= Yuan Mu =

Chinese politician and journalist (1928–2018)

Yuan Mu (; January 1928 – December 13, 2018) was a Chinese politician and journalist. During his tenure at the State Council, he acted as its spokesperson and headed the State Council Research Office.

== Early life ==
Yuan was born in January 1928, in Xinghua, Jiangsu Province, China. He graduated in 1945 from Nanjing Zhonghua High School and attended National Northwest Junior College of Agriculture and Forestry.

Before joining the Chinese government, Yuan was a journalist for about 20 years. He worked at local newspapers before joining the state-owned Xinhua News Agency.

== Political career ==
As the State Council spokesperson, Yuan was invited by student protestors during the Tiananmen Square protests to a forum on April 29, 1989. The forum was also attended by vice-minister of the State Education Commission He Dongchang. Attended by 45 students from 16 Beijing universities and colleges, the forum lasted three hours. During the forum, Yuan denied that corruption was widespread within the Communist Party or that the press was censored.

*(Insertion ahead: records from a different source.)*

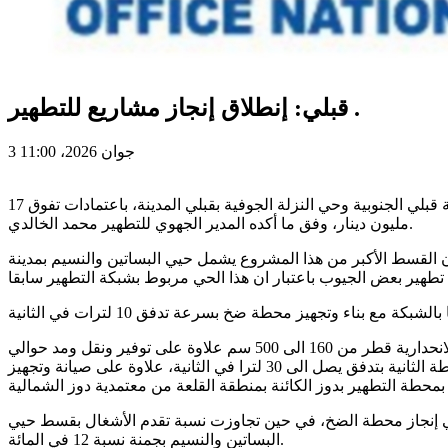
قبلي: إنطلاق إنجاز مشاريع للتطهير .
3 جوان 2026، 11:00
انطلقت مصالح الإدارة الجهوية للديوان الوطني للتطهير، في إنجاز مشروع يجمع بين تطهير حيي البساتين والنسيم بمدينة جمنة من معتمدية قبلي الجنوبية وحي النزلة الجوفية بقبلي المدينة، باعتمادات تفوق 17
مليون دينار، وفق ما أكده المدير الجهوي للتطهير محمد الخالدي.
القسط الأكبر من هذا المشروع يشمل حيي البساتين والنسيم بمدينة
ويتكون القسط الأكبر والخاص بمدينة جمنة من ربط حوالي 1000 مسكن ويشمل توفير ونقل ومد حوالي 27000 متر خطي من القنوات الانحدارية قطر من 160 الى 500 سم علاوة على توفير ونقل ومد حوالي
18000 متر خطي من قنوات ضغط قطر من 250 إلى 400 سم مع بناء وتجهيز محطتي ضخ الأولى بسرعة تدفق 20 لترا في الثانية والمحطة الثانية بتدفق يصل الى 30 لترا في الثانية، علاوة على صيانة وتجهيز
في إنجاز محطة الضخ، في حين تجاوزت نسبة تقدم الأشغال بقسط حيي
البساتين والنسيم بجمنة نسبة 12 في المائة.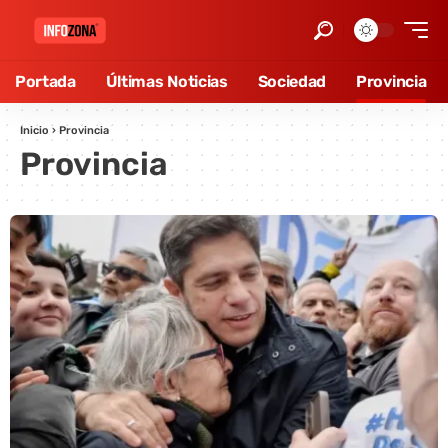
Portada
Últimas Noticias
Sociedad
Provincia
Inicio
›
Provincia
Provincia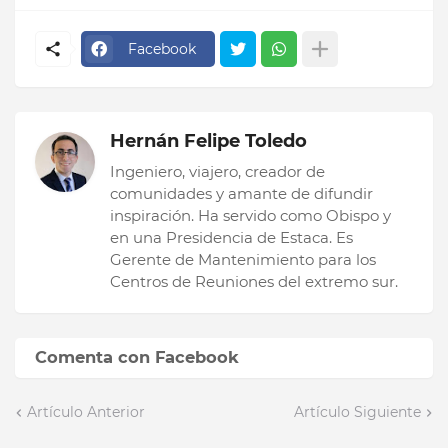
Facebook
Hernán Felipe Toledo
Ingeniero, viajero, creador de
comunidades y amante de difundir
inspiración. Ha servido como Obispo y
en una Presidencia de Estaca. Es
Gerente de Mantenimiento para los
Centros de Reuniones del extremo sur.
Comenta con Facebook
Artículo Anterior
Artículo Siguiente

Yuan gave the Chinese government's first response to the military crackdown on the Tiananmen Square protests. Two days after the crackdown on June 4, 1989, Yuan described the protests as a "counterrevolutionary rebellion" incited by "thugs and hooligans". He said fewer than 300 people had died, of which only 23 were students. He also implied that at least half of those deaths were soldiers of the People's Liberation Army.

In an interview with American journalist Tom Brokaw on June 17, Yuan clarified that while he did not claim that no casualties resulted from putting down the "counter-revolutionary rebellion", nobody had died in Tiananmen Square when the People's Liberation Army cleared the square. He said that student protestors had vacated Tiananmen Square after being requested to leave by the army before the dawn of June 4. According to Yuan, American television networks altered news footage to make it appear that murder took place.

After the military crackdown, Yuan became a member of the 8th Chinese People's Political Consultative Conference Standing Committee. He retired in 2000.

== Death ==
Yuan died in Beijing on December 13, 2018, from illness.